In Cook v. United States, 5 Cir., 254 F.2d 871 (1958), a jury had been in disagreement as to its verdict on a rape case (18 U.S.C. § 2031). In that case, after approximately five hours of deliberation, the jury reported that it believed itself to be hopelessly deadlocked. At 10 o’clock the next morning the jury reported that it had deliberated until eleven o’clock the previous night and for another hour the following morning “and we believe we are closer than we have been at any time”. The Court then asked to be told the numerical division of the jury (not as to result) and the jury reported that it stood seven to five at the last count, the night before. The Judge then addressed the jury, stating, among other things, “[I] want you to send home and get your clothes. I know you need shirts and I know you need razors and I want you to send home and get them. * * * I am going home Friday afternoon. If you do not reach a verdict by that time you can call me on Saturday * * *, if you reach a verdict on Saturday. I will be back here Sunday afternoon. I am not trying to threaten you. I am giving you exactly what the Court is going to do. I want you to get your clothes now. I want you to get your shirts, get your razors and whatever you need from home. The Marshal will get them for you. Now, today’s over. You can go to your room, and resume your deliberations”.

Upon exception by counsel for the defendant, the Court further instructed the jury that he had not intended to intimidate the jury in any way and that when he mentioned the shirts it was for their comfort.

This Court (Judges Rives, Brown and Wisdom) held:

“The mere asking of the question requiring an answer as to the standing of the jury, even though no inquiry is made nor answer given as to whether the majority is for acquittal or conviction, is error per se. In this case that error was aggravated by the suggestion that the jury might be held together through Thursday, Friday, Saturday, and Sunday.”

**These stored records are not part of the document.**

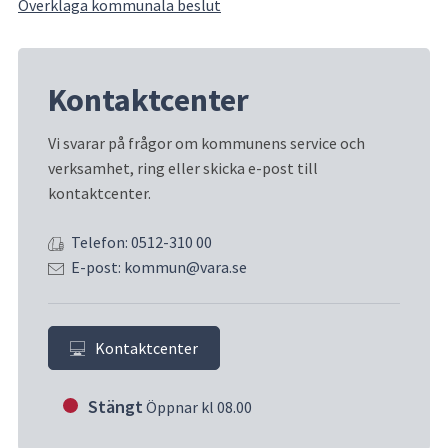
Överklaga kommunala beslut
Kontaktcenter
Vi svarar på frågor om kommunens service och 
verksamhet, ring eller skicka e-post till 
kontaktcenter.
Telefon: 0512-310 00
E-post: kommun@vara.se
Kontaktcenter
Stängt
Öppnar kl 08.00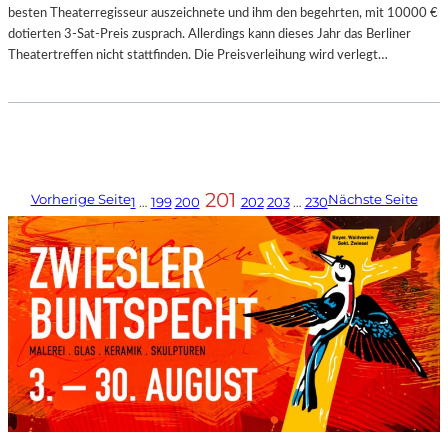
besten Theaterregisseur auszeichnete und ihm den begehrten, mit 10000 €
dotierten 3-Sat-Preis zusprach. Allerdings kann dieses Jahr das Berliner
Theatertreffen nicht stattfinden. Die Preisverleihung wird verlegt…
201
Vorherige Seite
Nächste Seite
1
…
199
200
202
203
…
230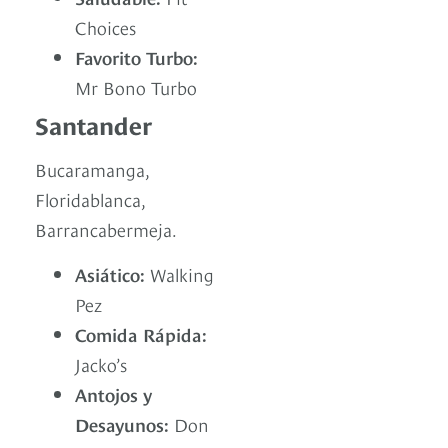
Choices
Favorito Turbo:
Mr Bono Turbo
Santander
Bucaramanga,
Floridablanca,
Barrancabermeja.
Asiático:
Walking
Pez
Comida Rápida:
Jacko’s
Antojos y
Desayunos:
Don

That same day this Court decided Butler v. United States, 5 Cir., 254 F.2d 875, arising from the same District Court, in which the same questions had been propounded as to the numerical di *311 vision of a jury. The conviction was affirmed under Rule 52(a) of the Federal Rules of Criminal Procedure because the error had not affected substantial rights, the point being that the jury had only been out for about forty-five minutes, was preparing to go to lunch, and there was no statement that the jury was hopelessly deadlocked, although there was a remark that it was “about as far apart as we were when we started”.

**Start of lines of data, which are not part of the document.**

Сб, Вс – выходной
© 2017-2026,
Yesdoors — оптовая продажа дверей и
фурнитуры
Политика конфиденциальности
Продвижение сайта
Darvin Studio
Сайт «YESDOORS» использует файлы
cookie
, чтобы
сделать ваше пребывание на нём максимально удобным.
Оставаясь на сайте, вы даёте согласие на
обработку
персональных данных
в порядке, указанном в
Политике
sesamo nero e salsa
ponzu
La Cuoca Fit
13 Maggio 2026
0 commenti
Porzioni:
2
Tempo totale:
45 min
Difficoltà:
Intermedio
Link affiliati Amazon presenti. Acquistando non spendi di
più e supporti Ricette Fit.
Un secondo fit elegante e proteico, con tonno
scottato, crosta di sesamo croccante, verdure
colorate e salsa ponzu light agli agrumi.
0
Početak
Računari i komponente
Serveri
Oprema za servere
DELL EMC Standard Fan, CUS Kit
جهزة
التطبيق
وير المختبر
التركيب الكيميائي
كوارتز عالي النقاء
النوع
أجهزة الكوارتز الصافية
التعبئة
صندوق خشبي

The same question arose in Beale v. United States, 5 Cir., 1959, 263 F.2d 215. In that case, the jury had been deliberating for only thirty-two minutes. Lunch time arrived. The Judge made the inquiry, noting “it’s about time for you to eat; I want to check before our noon recess”. The jury returned from lunch at 2 o’clock and returned a verdict of guilty fifteen minutes later. We held that there was no infraction of Brasfield because “the trial judge was actuated by solicitude for the jury, to arrange a suitable luncheon hour, and not by a desire to pry into or influence their deliberation. This and the short time the jury deliberated over its verdict distinguish the case from Brasfield and from most of the decisions holding that the inquiry was reversible error”.

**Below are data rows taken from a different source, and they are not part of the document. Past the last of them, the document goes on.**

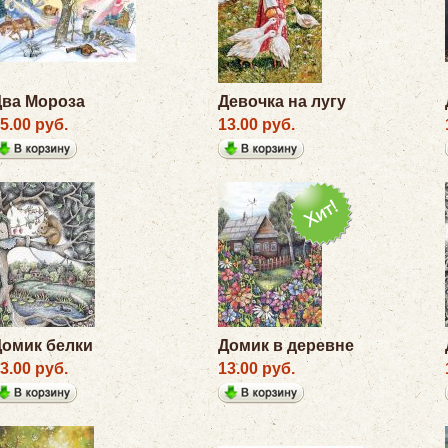
Два Мороза
Девочка на лугу
5.00 руб.
13.00 руб.
Домик белки
Домик в деревне
3.00 руб.
13.00 руб.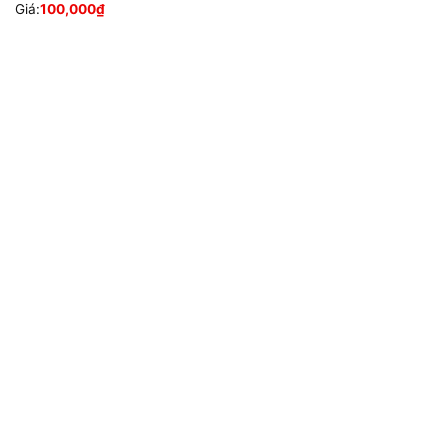
Giá:
100,000
₫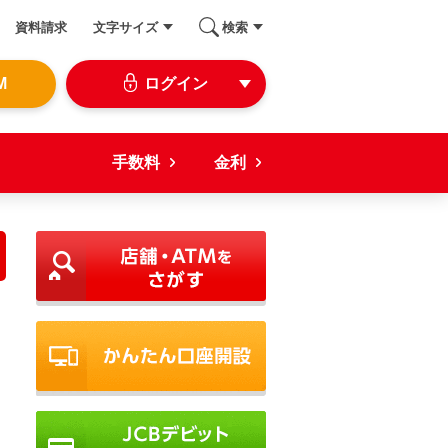
資料請求
文字サイズ
検索
M
ログイン
手数料
金利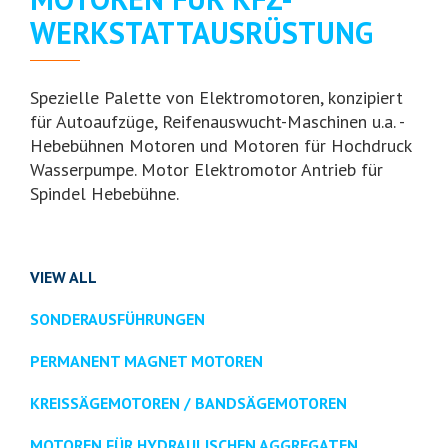
WERKSTATTAUSRÜSTUNG
Spezielle Palette von Elektromotoren, konzipiert
für Autoaufzüge, Reifenauswucht-Maschinen u.a. -
Hebebühnen Motoren und Motoren für Hochdruck
Wasserpumpe. Motor Elektromotor Antrieb für
Spindel Hebebühne.
VIEW ALL
SONDERAUSFÜHRUNGEN
PERMANENT MAGNET MOTOREN
KREISSÄGEMOTOREN / BANDSÄGEMOTOREN
MOTOREN FÜR HYDRAULISCHEN AGGREGATEN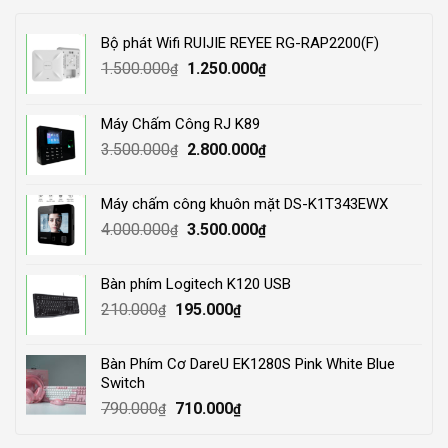
Bộ phát Wifi RUIJIE REYEE RG-RAP2200(F)
Original
Current
1.500.000
1.250.000
₫
₫
price
price
was:
is:
Máy Chấm Công RJ K89
1.500.000₫.
1.250.000₫.
Original
Current
3.500.000
2.800.000
₫
₫
price
price
was:
is:
Máy chấm công khuôn mặt DS-K1T343EWX
3.500.000₫.
2.800.000₫.
Original
Current
4.000.000
3.500.000
₫
₫
price
price
was:
is:
Bàn phím Logitech K120 USB
4.000.000₫.
3.500.000₫.
Original
Current
210.000
195.000
₫
₫
price
price
was:
is:
Bàn Phím Cơ DareU EK1280S Pink White Blue
210.000₫.
195.000₫.
Switch
Original
Current
790.000
710.000
₫
₫
price
price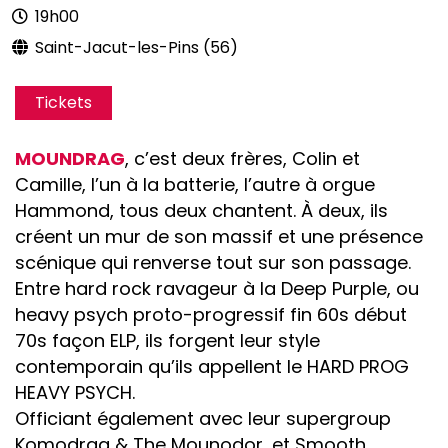
19h00
Saint-Jacut-les-Pins (56)
Tickets
MOUNDRAG
, c’est deux frères, Colin et
Camille, l’un à la batterie, l’autre à orgue
Hammond, tous deux chantent. À deux, ils
créent un mur de son massif et une présence
scénique qui renverse tout sur son passage.
Entre hard rock ravageur à la Deep Purple, ou
heavy psych proto-progressif fin 60s début
70s façon ELP, ils forgent leur style
contemporain qu’ils appellent le HARD PROG
HEAVY PSYCH.
Officiant également avec leur supergroup
Komodrag & The Mounodor, et Smooth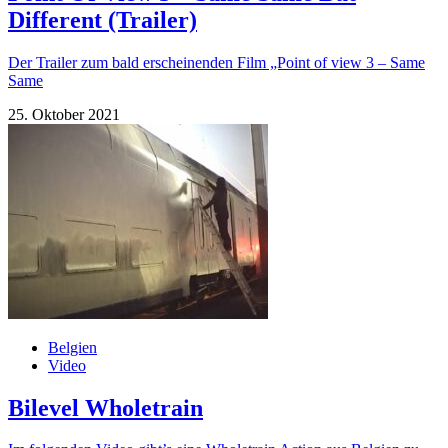
Different (Trailer)
Der Trailer zum bald erscheinenden Film „Point of view 3 – Same
Same
25. Oktober 2021
Belgien
Video
Bilevel Wholetrain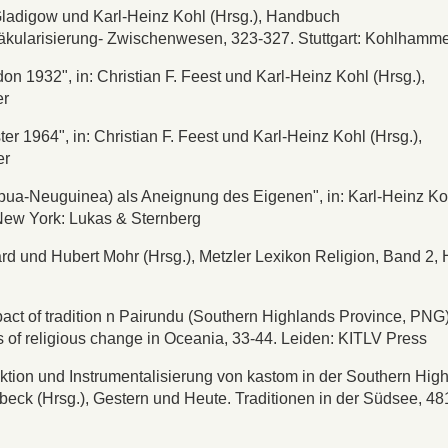
 Gladigow und Karl-Heinz Kohl (Hrsg.), Handbuch
 Säkularisierung- Zwischenwesen, 323-327. Stuttgart: Kohlhamm
n 1932", in: Christian F. Feest und Karl-Heinz Kohl (Hrsg.),
er
 1964", in: Christian F. Feest und Karl-Heinz Kohl (Hrsg.),
er
pua-Neuguinea) als Aneignung des Eigenen", in: Karl-Heinz Ko
New York: Lukas & Sternberg
nard und Hubert Mohr (Hrsg.), Metzler Lexikon Religion, Band 2, 
ct of tradition n Pairundu (Southern Highlands Province, PNG)"
 of religious change in Oceania, 33-44. Leiden: KITLV Press
uktion und Instrumentalisierung von kastom in der Southern Hig
eck (Hrsg.), Gestern und Heute. Traditionen in der Südsee, 48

In the appeal now before us, Leon Hayes was convicted of bank robbery and sentenced to imprisonment for ten years. The gravamen of the offense charged was that while Hayes did not participate in the actual robbery, he, by arrangement with the actual robbers, went to the Bank to see if the vault was open and thereafter notified the others that it was, whereupon the robbery was accomplished by the other parties.

Hayes was tried jointly with a co-defendant named Jack Prentiss. The trial lasted three days. The jury began its deliberations at 9:47 a. m., September 17, 1970.